[Entries taken from a collection]
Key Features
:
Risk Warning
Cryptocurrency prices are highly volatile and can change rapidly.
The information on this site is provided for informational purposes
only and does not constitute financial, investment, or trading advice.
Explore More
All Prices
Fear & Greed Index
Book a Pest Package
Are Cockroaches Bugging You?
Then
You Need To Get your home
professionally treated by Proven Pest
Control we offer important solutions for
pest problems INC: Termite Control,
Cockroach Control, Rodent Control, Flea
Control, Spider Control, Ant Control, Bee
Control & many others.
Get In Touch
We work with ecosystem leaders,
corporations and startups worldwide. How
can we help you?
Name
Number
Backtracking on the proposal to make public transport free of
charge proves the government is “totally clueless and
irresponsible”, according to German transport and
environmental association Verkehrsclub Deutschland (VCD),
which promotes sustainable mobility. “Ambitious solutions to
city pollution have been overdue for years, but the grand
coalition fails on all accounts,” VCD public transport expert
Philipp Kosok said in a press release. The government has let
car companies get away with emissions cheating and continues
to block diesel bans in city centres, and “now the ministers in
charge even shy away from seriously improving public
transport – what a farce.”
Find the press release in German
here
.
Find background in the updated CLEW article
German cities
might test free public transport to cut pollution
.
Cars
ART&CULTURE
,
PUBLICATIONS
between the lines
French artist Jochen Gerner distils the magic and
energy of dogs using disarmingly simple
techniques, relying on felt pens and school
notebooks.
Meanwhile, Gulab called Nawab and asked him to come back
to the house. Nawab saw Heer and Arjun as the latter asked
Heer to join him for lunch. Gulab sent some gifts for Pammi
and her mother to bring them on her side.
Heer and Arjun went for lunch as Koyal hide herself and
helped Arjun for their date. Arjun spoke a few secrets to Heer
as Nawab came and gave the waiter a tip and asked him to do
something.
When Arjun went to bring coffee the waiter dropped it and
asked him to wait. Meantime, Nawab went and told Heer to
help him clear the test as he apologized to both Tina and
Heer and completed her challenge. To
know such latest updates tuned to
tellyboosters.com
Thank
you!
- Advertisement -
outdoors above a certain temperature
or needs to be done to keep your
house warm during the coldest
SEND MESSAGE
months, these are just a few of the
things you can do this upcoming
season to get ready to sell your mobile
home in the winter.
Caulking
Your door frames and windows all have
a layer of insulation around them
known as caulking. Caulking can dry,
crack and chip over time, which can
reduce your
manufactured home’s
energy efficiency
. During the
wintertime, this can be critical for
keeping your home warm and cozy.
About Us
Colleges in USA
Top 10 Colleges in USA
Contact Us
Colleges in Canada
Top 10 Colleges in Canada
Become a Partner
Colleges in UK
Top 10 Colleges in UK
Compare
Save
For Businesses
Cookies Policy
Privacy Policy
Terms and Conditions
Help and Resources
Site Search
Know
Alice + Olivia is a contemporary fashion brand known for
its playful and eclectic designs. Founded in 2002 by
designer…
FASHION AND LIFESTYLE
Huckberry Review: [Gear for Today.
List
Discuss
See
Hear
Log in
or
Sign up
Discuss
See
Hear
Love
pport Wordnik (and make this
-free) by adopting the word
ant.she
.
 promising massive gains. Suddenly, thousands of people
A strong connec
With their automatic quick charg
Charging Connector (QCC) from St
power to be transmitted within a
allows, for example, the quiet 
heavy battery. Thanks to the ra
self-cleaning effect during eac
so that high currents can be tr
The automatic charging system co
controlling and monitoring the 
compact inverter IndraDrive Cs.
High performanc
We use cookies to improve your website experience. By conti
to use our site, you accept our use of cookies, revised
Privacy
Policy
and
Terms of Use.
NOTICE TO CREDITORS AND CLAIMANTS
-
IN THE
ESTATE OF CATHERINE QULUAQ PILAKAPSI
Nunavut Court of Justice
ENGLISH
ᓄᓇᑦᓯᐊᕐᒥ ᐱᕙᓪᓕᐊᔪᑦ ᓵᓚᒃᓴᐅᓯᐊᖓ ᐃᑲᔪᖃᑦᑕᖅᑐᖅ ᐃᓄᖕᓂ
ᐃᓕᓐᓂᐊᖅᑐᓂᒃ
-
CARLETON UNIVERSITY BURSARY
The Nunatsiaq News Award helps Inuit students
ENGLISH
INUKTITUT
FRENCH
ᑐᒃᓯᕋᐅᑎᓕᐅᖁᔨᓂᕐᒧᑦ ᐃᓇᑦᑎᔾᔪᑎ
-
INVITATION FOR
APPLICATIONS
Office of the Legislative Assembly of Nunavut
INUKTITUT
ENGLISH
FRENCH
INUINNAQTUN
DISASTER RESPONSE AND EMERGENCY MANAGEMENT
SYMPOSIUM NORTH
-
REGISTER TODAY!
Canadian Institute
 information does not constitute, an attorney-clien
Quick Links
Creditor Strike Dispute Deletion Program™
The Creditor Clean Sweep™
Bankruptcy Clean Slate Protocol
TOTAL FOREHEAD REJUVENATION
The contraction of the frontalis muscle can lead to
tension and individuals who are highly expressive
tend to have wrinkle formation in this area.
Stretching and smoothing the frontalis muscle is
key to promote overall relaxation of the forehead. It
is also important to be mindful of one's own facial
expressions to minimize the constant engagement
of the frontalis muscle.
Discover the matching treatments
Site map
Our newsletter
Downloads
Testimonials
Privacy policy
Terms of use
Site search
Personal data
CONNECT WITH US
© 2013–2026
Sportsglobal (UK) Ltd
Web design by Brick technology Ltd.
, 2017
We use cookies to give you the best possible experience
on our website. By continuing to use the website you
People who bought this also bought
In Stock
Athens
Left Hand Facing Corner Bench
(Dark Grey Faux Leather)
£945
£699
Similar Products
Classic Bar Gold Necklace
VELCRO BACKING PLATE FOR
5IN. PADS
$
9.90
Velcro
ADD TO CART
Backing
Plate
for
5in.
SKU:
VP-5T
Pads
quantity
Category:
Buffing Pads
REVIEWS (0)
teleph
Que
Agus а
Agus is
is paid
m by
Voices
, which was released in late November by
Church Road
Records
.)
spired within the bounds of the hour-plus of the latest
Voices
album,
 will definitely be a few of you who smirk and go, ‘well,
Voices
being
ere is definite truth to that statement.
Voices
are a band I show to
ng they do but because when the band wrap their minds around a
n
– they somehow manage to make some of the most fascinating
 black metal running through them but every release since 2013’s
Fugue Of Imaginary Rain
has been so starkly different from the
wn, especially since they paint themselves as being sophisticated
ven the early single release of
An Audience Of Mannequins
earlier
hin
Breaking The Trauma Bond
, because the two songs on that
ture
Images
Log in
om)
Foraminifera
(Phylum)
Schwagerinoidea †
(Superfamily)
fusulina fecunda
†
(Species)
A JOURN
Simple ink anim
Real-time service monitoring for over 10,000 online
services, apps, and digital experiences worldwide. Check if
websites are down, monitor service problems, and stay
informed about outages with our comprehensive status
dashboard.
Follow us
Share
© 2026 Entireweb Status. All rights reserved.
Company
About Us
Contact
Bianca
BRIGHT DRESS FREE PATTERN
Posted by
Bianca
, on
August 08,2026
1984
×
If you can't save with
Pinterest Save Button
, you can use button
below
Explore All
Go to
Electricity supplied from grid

What to work on - Emit an exact copy of the lines spanning the start of the records to the line containing "Book a Pest Package", inclusive, and no other output.

Task result -
Key Features
:
Risk Warning
Cryptocurrency prices are highly volatile and can change rapidly.
The information on this site is provided for informational purposes
only and does not constitute financial, investment, or trading advice.
Explore More
All Prices
Fear & Greed Index
Book a Pest Package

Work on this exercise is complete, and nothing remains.